Les thérapies brèves participent de ce phénomène, voyant leurs frontières se perméabiliser. Les clivages originels se gomment peu à peu. Bandler, créateur de la Programmation neuro-linguistique intitule son dernier livre Transe-formations, référence à l’origine ericksonienne de la pratique. O’Hanlon avec Hypnose orientée solutions  établit un pont entre hypnose et thérapie orientée solutions. Les théoriciens de la thérapie stratégique, surnomment leur approche « hypnose sans hypnose » et ont généré l’approche systémique que nous connaissons aujourd’hui. Tout se passe un peu comme si ces thérapies d’influence ericksonienne, après une période d’autonomisation, faisait un retour au source pour s’intégrer dans une démarche globale. Aux frontières de cet univers, on trouve les thérapies psycho-corporelles, mais également les thérapies cognitives et comportementales sortes de cousines plus ou moins éloignées, car alternatives ou bien institutionnelles.

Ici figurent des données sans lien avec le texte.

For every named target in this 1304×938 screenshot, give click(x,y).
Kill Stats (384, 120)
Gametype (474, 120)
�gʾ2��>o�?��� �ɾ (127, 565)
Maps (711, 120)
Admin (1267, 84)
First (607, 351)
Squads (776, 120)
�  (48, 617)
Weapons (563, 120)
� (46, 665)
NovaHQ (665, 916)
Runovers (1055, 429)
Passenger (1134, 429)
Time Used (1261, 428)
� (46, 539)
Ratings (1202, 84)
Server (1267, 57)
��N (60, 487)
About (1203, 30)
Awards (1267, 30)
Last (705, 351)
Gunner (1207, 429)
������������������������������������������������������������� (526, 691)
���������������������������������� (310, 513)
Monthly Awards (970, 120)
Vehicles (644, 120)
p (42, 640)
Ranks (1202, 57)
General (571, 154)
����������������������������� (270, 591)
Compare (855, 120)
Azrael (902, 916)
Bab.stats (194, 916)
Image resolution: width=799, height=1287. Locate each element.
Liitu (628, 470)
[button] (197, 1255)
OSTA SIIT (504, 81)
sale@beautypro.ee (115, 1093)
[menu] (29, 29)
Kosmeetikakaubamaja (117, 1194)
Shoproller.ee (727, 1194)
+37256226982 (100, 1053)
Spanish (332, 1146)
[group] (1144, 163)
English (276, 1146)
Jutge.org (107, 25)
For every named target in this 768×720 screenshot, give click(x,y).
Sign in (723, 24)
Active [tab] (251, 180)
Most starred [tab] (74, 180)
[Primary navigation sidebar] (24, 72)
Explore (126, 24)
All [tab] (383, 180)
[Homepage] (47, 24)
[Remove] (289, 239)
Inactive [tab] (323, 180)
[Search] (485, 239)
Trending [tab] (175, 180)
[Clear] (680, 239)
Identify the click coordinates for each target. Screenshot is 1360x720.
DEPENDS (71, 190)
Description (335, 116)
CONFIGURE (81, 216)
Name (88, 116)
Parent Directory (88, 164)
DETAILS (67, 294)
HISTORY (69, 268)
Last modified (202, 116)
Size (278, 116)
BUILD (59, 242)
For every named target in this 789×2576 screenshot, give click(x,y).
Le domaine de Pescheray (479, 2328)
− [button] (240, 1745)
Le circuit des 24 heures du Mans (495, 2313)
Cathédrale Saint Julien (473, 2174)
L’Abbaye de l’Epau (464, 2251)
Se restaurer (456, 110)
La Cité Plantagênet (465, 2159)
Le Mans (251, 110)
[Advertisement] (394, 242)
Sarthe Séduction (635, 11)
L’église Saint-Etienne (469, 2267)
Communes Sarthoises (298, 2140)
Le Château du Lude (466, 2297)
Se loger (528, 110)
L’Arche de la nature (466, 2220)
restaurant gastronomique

Cette pluralité, intégrée dans une «meta pratique» apporte une richesse d’intervention sans équivalent. Cet exposé est là pour en présenter les divers aspects.

J. Guyotat définit ainsi la psychothérapie : «On regroupe sous la dénomination de psychothérapie l’ensemble des moyens psychologiques qui peuvent être mis en œuvre dans un but thérapeutique ». Cette citation précise le cadre d’une thérapie : elle ne constitue pas en une théorie mais plutôt en la mise en place de techniques de changement ou d’évolution. Elle permet en d’autres termes de se donner les moyens du bien-être. Ce sont ces ressources résolument concrètes et pratiques qui sont abordées ici.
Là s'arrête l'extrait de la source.